The plan provides compensation for illegal vessel seizures and crew kidnappings even in the absence of ransom demands. It tracks insured vessels on a 24-hour basis and limits its claims to $25 million.
Captain Emmanuel Ihenacho, CEO, Genesis Worldwide Shipping, one of the thriving indigenous firms, believes that this insurance premium substantially contributes to the spiralling inflation rates in the country.
Reports by the National Bureau of Statistics (NBS) released in mid-July show that the country recorded its highest rise in inflation over the past four years, which was also around the period the premium was introduced.
The reason for this spiralling inflation, which stood at over 15 per cent according to figures released in December, owes much to the country’s heavy dependency on imports; Nigeria ships in everything from raw materials to most of its finished and semi-finished goods.
The total economic cost of piracy in West Africa has been estimated at a staggering $2.3 billion in the three-year period from 2015 to 2017, representing an annual loss of nearly $800 million.
While reacting to the IMB report, Jamoh described it as a welcome development and also gave the assurance that the agency would not lower its guards in ensuring zero tolerance for piracy on Nigeria’s waters and in the Gulf of Guinea.

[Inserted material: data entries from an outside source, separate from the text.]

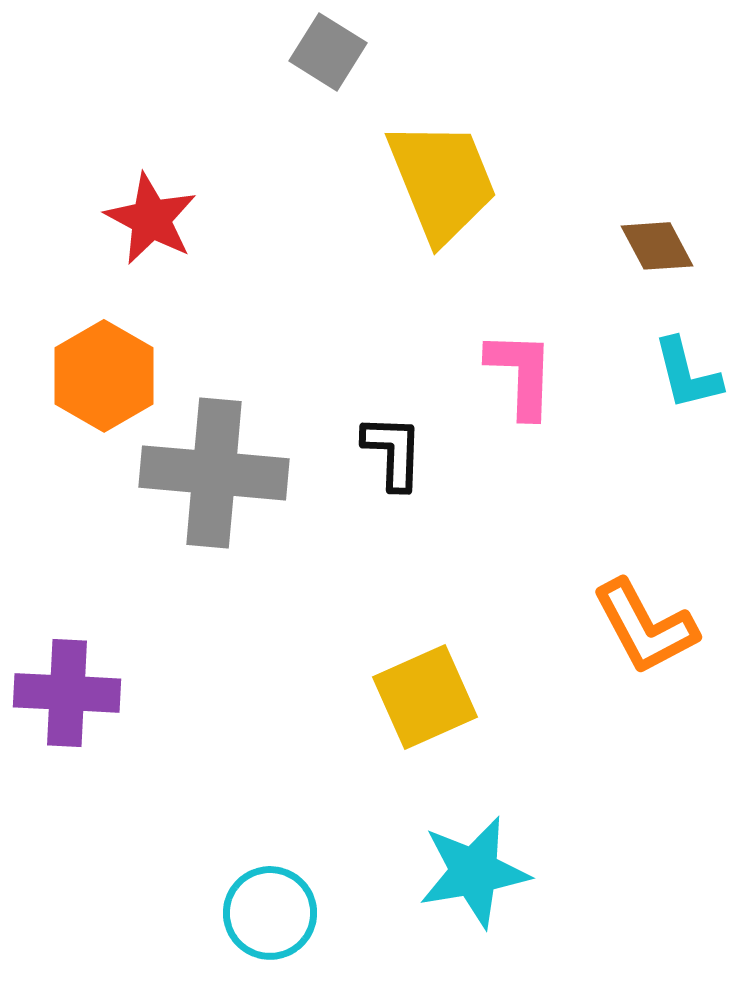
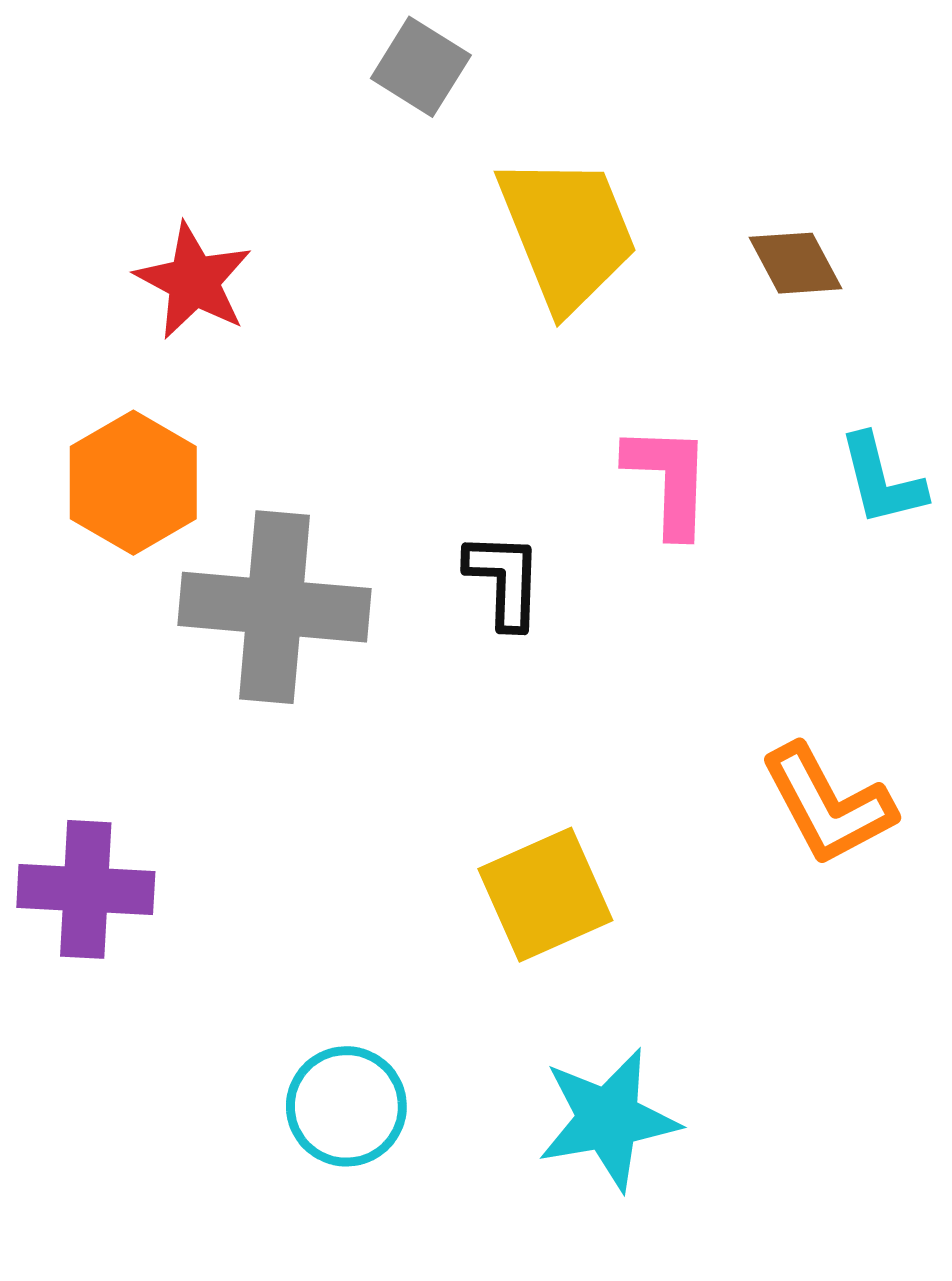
brown diamond: (657, 246) -> (796, 263), moved
cyan circle: (270, 913) -> (346, 1106), moved

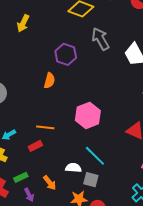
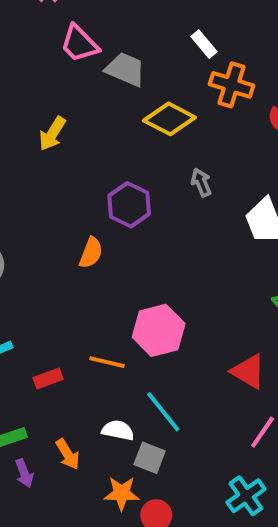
gray arrow: (100, 39) -> (201, 182), size x0.6
orange line: (45, 127) -> (107, 362), moved

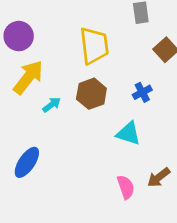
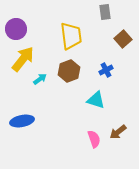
blue ellipse: (27, 162) -> (22, 121), turned 45

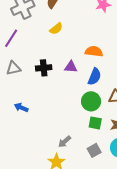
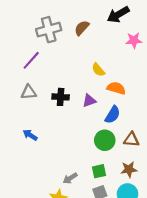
yellow semicircle: (56, 29) -> (98, 70), moved, turned 80
purple triangle: (71, 67) -> (89, 101), turned -32
green square: (95, 123) -> (99, 171), moved, turned -32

He ascribed the feat to the concerted efforts put in place by the Gulf of Guinea countries and navies, and called for a more holistic approach in quelling the incidences of piracy in the region.
‘Matters concerning maritime security are everybody’s business as no country has immunity against insecurity and piracy-related offences,’ he said.
‘Crime is usually a step ahead of every organised society, hence the need to step up our game through continuous synergy and enhanced information sharing in the West and Central Africa sub-region.’
He added that Nigeria will continue to engage the international maritime community to eliminate the premium.
Experts believe the premium is one of the biggest burdens on the Nigerian economy, which is currently struggling with the effects of national and international lockdowns.